*What the task requires*. Quote the entries below from the line with "vendredi 2 décembre 2011 3:48" through the line with "leur expression gênée", both ends included, and only those lines.

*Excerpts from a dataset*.
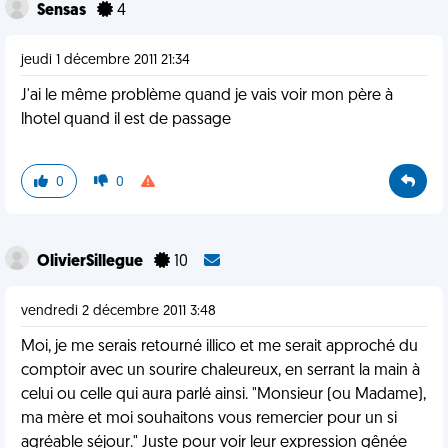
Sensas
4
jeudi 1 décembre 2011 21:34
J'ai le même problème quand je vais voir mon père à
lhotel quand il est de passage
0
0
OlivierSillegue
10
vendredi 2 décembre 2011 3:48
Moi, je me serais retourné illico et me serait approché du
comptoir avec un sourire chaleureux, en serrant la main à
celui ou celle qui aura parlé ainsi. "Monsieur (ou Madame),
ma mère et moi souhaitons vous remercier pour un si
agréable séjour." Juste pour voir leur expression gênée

...

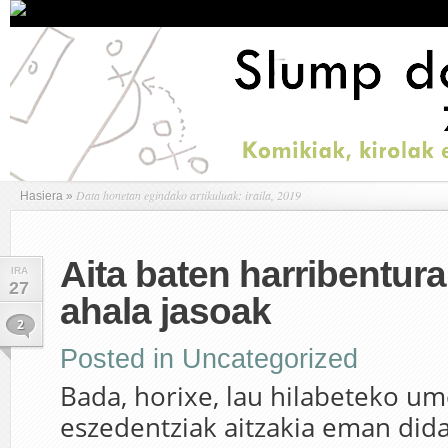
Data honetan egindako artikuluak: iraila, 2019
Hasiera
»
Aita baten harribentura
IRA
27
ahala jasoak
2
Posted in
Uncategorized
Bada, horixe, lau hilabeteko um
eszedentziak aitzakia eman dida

*Reply*.
vendredi 2 décembre 2011 3:48
Moi, je me serais retourné illico et me serait approché du
comptoir avec un sourire chaleureux, en serrant la main à
celui ou celle qui aura parlé ainsi. "Monsieur (ou Madame),
ma mère et moi souhaitons vous remercier pour un si
agréable séjour." Juste pour voir leur expression gênée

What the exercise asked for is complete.